Spun out as a separate company, Ibis Networks was accepted into an early cohort of companies in the Energy Excelerator program in 2013. Ibis “graduated” the following year and entered the accelerator’s demonstration track, and soon launched an ambitious demonstration project with the University of Hawaii. Backed by the Energy Excelerator and Hawaii Energy, the company deployed more than 1,000 of its IntelliSockets in an energy management system across three campuses last year. The company expects to help the university save as much as $200,000 over five years.

In the meantime, like any startup, Ibis Networks needed to raise additional funding and reach a wider audience. Local impact investment firm Ulupono Initiative invested $350,000 in the company last March, and serial entrepreneur Henk Rogers put in another $50,000. In October, company CEO Michael Pfeffer was selected to be among 13 presenters at the 2015 VERGE Accelerate conference in San Jose (VERGE Hawaii is set for June).

A Big Drain

And Ibis Networks hit one of its more significant company milestones last week, when it announced a new partnership with Alerton, a national building automation firm that’s part of Honeywell. Based in Lynnwood, Washington, Alerton makes and sells systems that control lighting, heating, air conditioning, and other systems. And all those systems will work with Ibis’ offerings.

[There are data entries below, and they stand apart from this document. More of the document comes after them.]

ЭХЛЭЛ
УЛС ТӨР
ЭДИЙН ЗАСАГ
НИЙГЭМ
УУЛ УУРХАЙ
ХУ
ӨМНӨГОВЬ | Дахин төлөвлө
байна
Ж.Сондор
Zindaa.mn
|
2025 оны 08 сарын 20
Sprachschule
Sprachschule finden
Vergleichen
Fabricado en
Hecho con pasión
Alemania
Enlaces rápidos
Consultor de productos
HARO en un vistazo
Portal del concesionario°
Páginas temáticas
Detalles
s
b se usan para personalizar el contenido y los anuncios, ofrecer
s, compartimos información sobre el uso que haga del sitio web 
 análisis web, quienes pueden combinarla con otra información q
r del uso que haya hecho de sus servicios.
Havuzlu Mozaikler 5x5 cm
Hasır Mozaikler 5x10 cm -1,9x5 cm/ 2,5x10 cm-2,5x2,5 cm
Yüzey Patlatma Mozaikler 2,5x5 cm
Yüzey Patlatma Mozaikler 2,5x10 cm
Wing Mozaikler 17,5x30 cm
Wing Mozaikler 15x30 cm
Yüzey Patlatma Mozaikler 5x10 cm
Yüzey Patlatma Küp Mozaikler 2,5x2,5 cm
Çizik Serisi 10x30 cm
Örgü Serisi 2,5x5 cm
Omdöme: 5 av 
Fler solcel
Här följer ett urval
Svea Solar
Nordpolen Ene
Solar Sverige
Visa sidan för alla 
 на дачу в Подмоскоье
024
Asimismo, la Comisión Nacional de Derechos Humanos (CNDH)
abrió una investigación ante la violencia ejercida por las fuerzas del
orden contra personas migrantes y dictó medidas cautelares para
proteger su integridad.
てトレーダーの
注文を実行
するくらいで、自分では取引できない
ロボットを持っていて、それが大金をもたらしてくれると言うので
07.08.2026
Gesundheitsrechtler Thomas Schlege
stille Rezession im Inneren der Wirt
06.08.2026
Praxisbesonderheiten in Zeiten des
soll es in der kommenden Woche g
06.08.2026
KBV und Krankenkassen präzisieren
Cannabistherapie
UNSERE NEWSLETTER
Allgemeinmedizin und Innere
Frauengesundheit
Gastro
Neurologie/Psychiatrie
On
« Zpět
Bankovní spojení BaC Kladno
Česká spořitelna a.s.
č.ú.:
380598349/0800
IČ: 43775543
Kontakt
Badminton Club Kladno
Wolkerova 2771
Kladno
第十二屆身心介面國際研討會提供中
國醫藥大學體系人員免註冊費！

“For Ibis, this partnership gives us instant global reach and over 150 dealers that can sell into their existing client base as well as to new clients,” Hause said. “We believe that this partnership will be an inflection point in our growth, accelerating our sales and giving us the revenues we need to fuel our progress.”

“Of course the potential sales volume is meaningful, but perhaps even more important is the validation of Ibis as the leader in this emerging space,” he adds.

The Alerton deal is significant enough that it’s currently the main focus of the Ibis team. But it is also the first of what the company hopes will be several partnerships, and toward that end, the company’s next development priority will be integrating its analytics platform with more third-party control systems.

Now buoyed by a national partner, Hause acknowledges that the company got its start with a lot of local help.

“The startup ecosystem in Hawaii is still small, but is very dynamic and growing,” He said. “We benefited from many of the local resources that are here to help small companies.”

He continues: “I would encourage other entrepreneurs to do the same… not just (for) engineering, but incubators, funding groups, legal help, and more, all exist to help small companies get the footing they need.”

 

Disclosure: The Ulupono Initiative was founded by Pierre and Pam Omidyar. Pierre Omidyar is the CEO and publisher of Civil Beat.